▶ Exercise:
In the records below, reproduce exactly the lines from the one containing "This screenshot has width=523, height=2576." through the one containing "Find the location of a", both included, and omit the pictures.

▶ Dataset excerpts:
######
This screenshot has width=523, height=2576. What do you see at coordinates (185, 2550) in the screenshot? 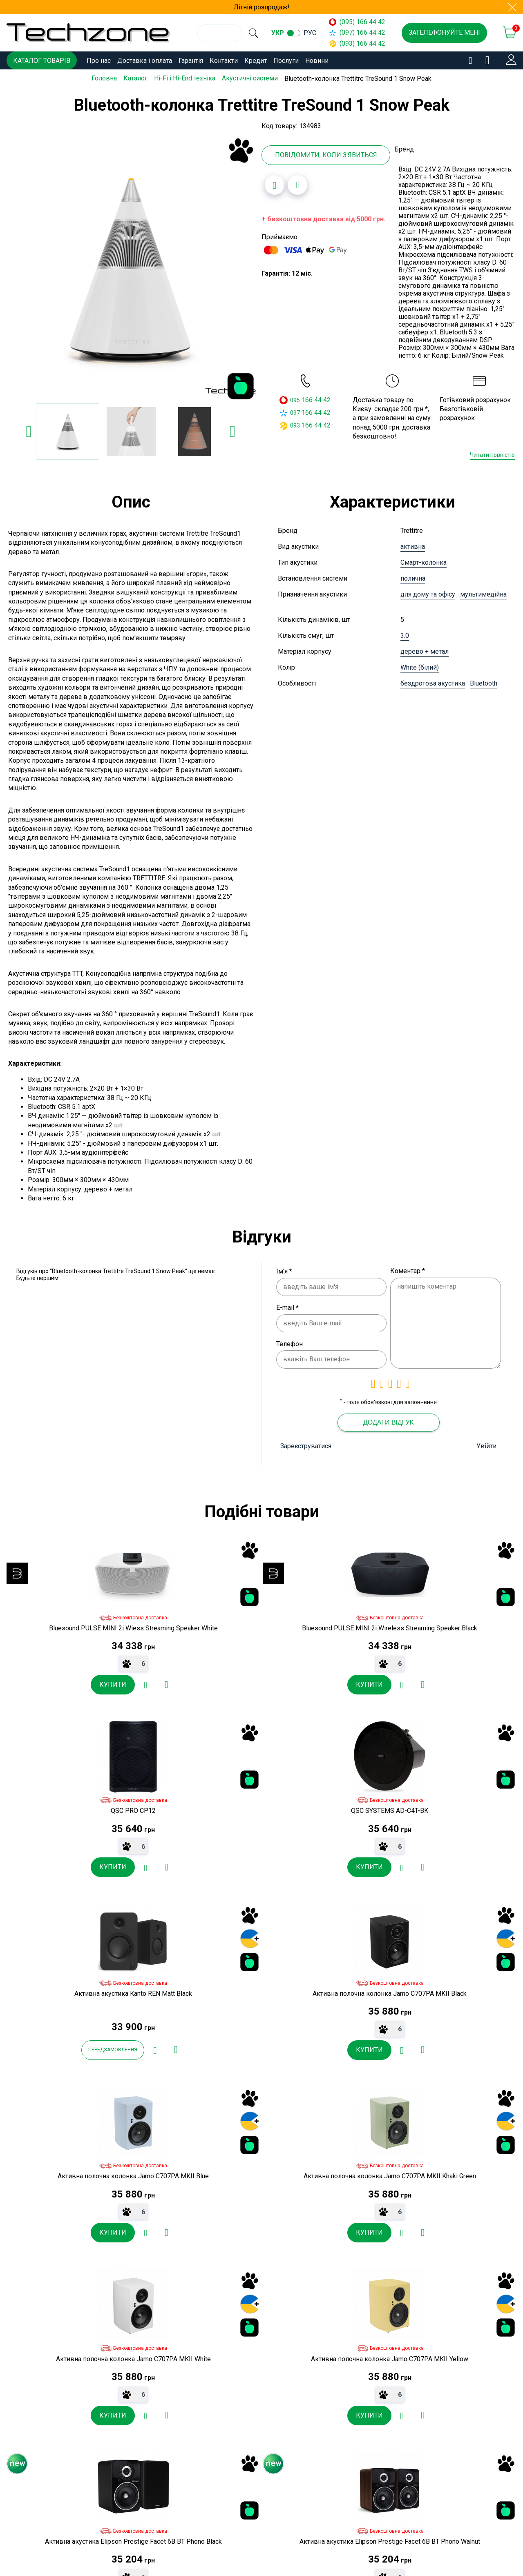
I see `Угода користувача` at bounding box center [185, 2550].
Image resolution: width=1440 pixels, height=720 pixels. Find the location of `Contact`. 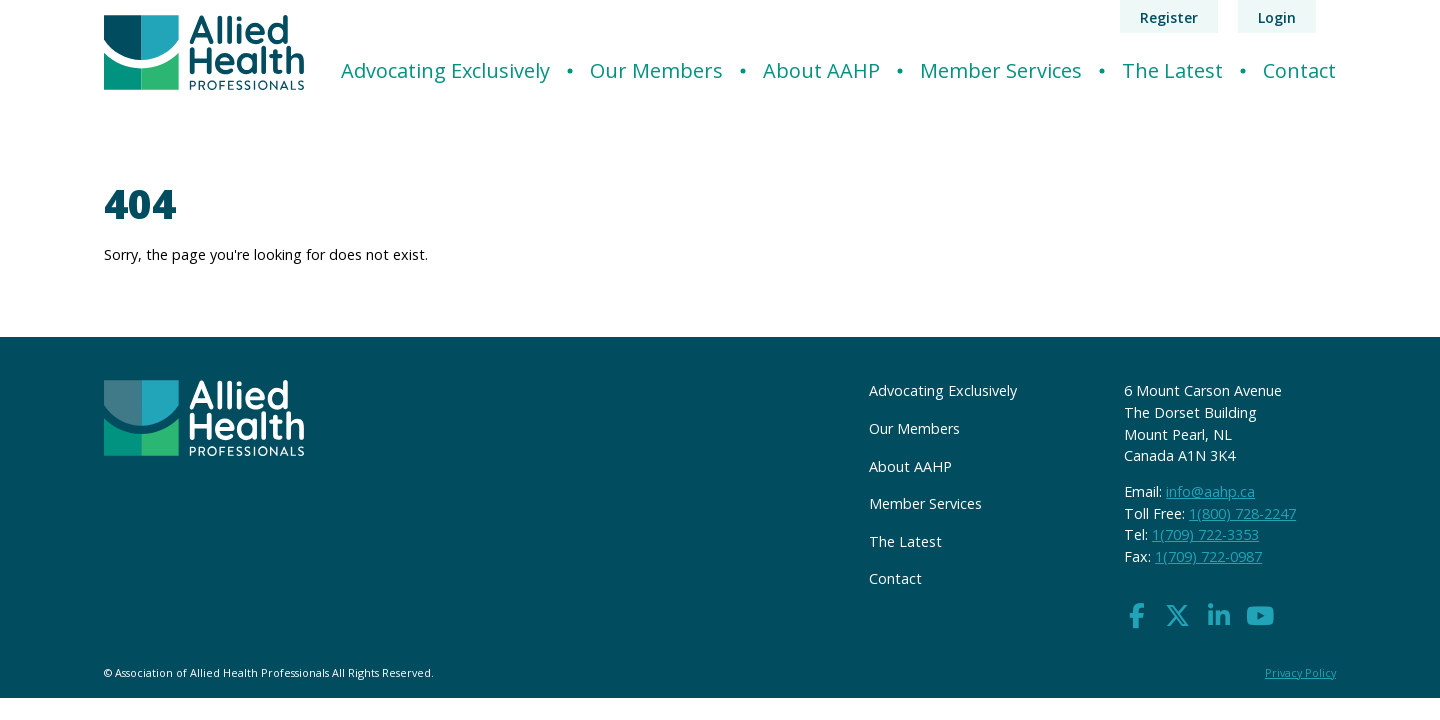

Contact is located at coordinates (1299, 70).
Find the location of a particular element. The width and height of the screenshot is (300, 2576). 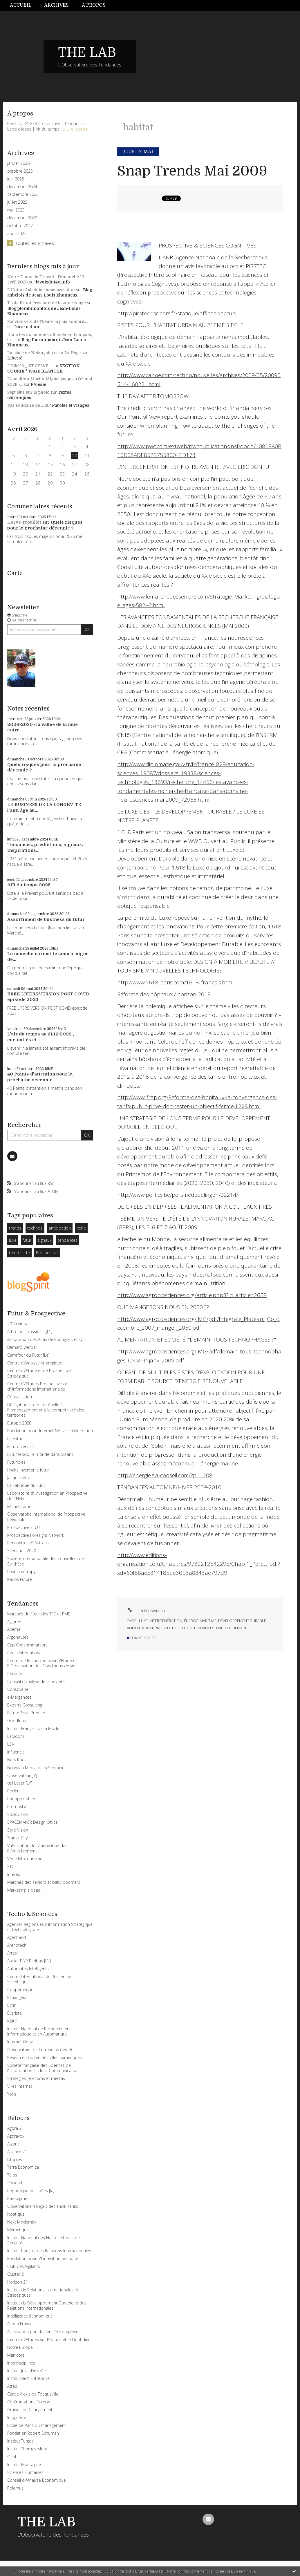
######
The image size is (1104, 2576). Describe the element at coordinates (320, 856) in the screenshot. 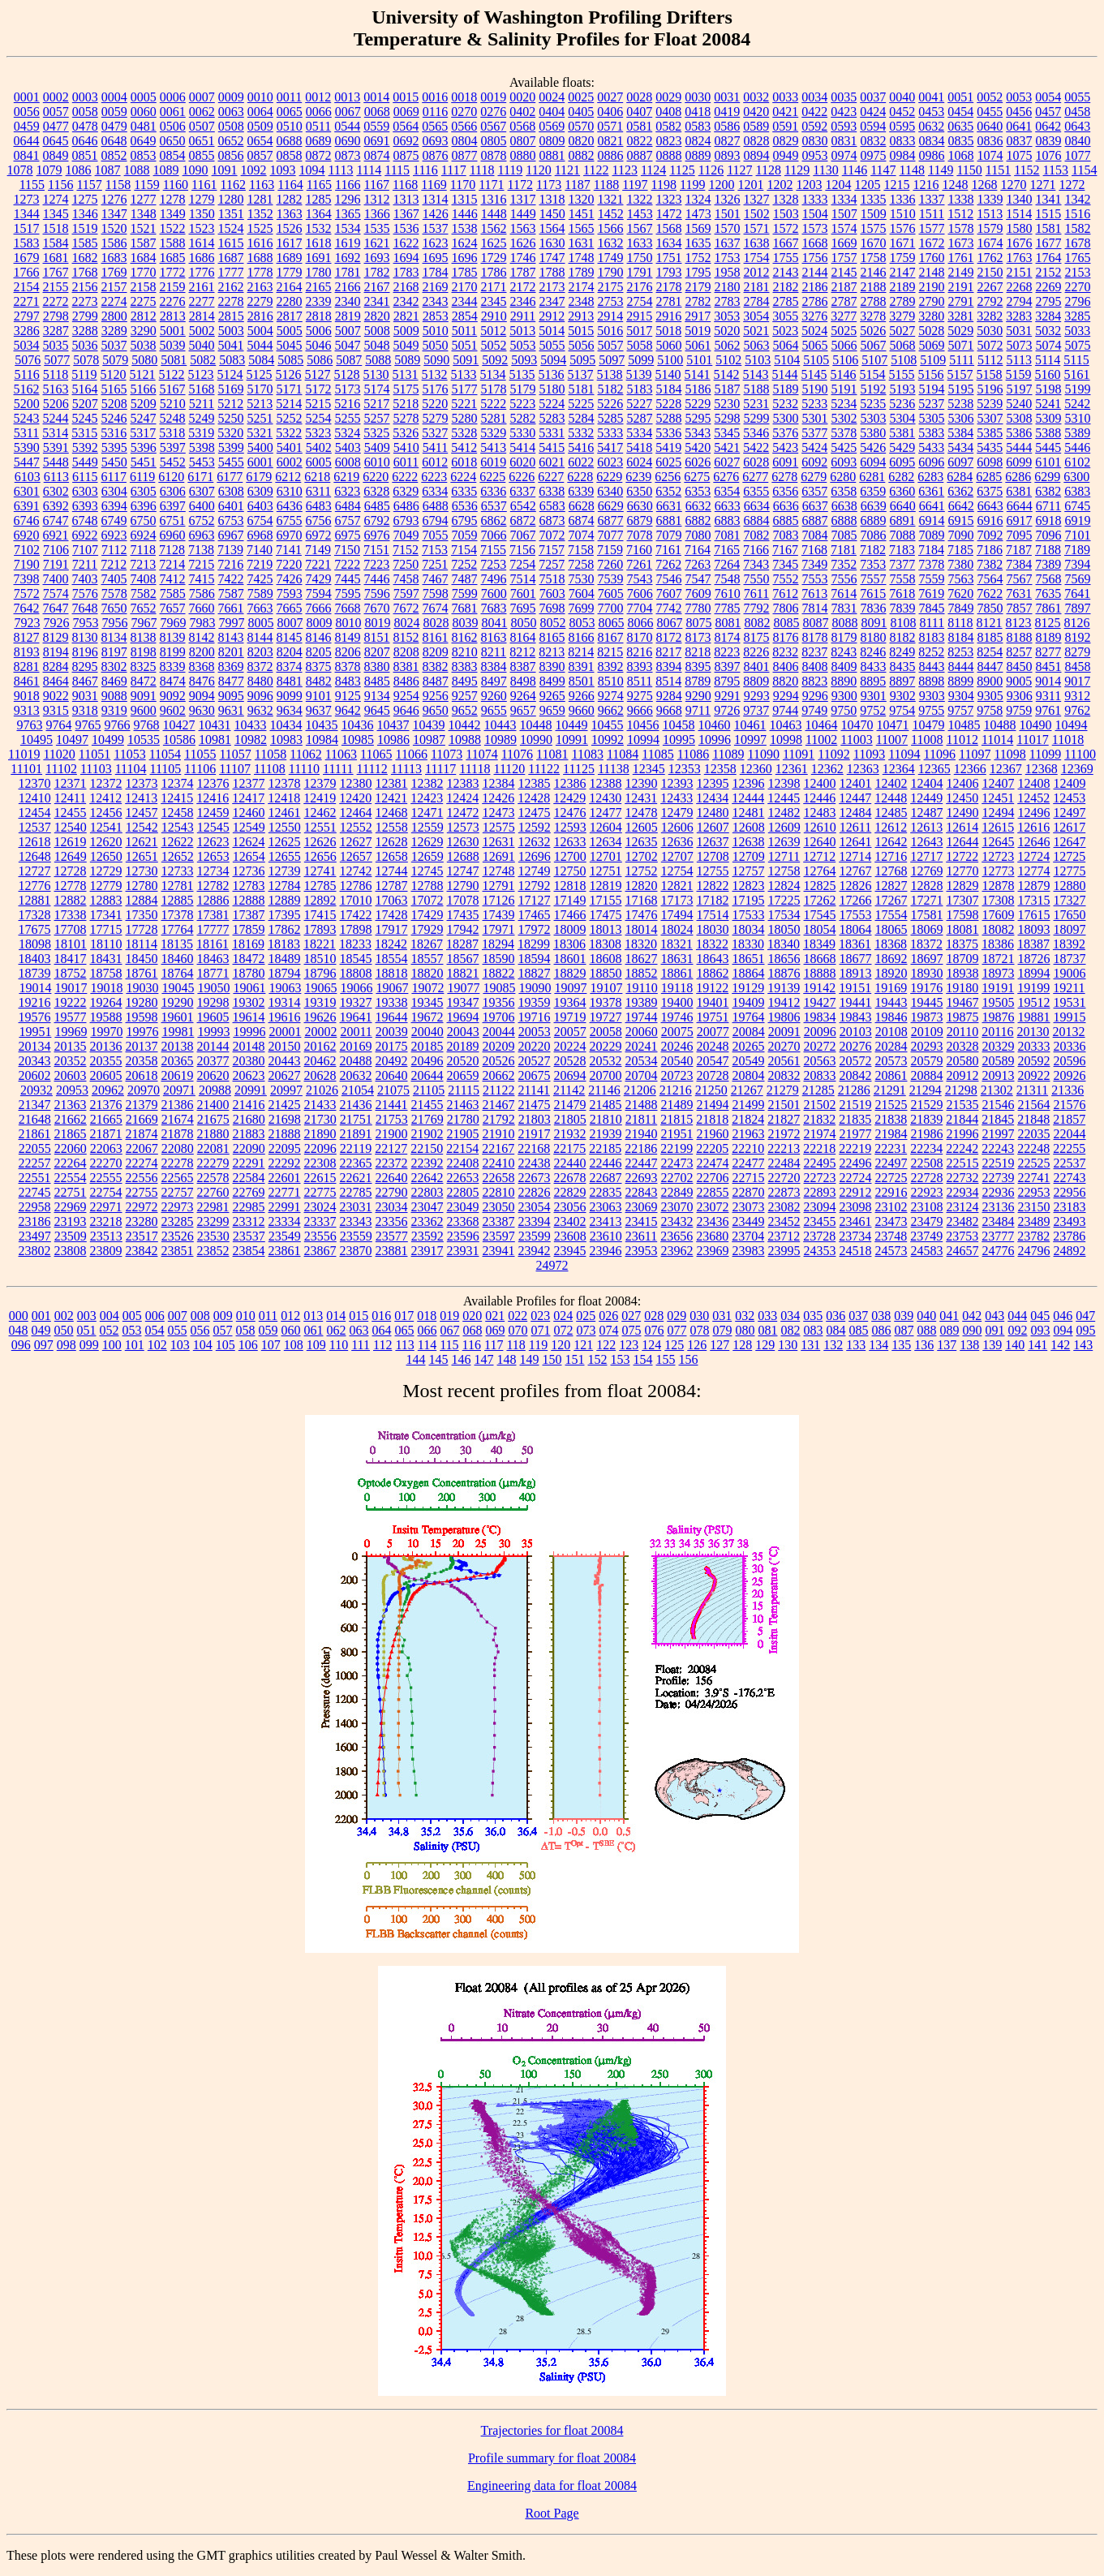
######
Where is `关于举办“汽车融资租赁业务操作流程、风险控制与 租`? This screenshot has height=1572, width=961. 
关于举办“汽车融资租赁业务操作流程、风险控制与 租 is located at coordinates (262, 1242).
######
▶ Your solution:
This screenshot has width=523, height=2576. What do you see at coordinates (185, 2550) in the screenshot? 
I see `Угода користувача` at bounding box center [185, 2550].
Image resolution: width=1440 pixels, height=720 pixels. Find the location of `Contact`. 

Contact is located at coordinates (1299, 70).
Find the location of a particular element. The width and height of the screenshot is (300, 2576). 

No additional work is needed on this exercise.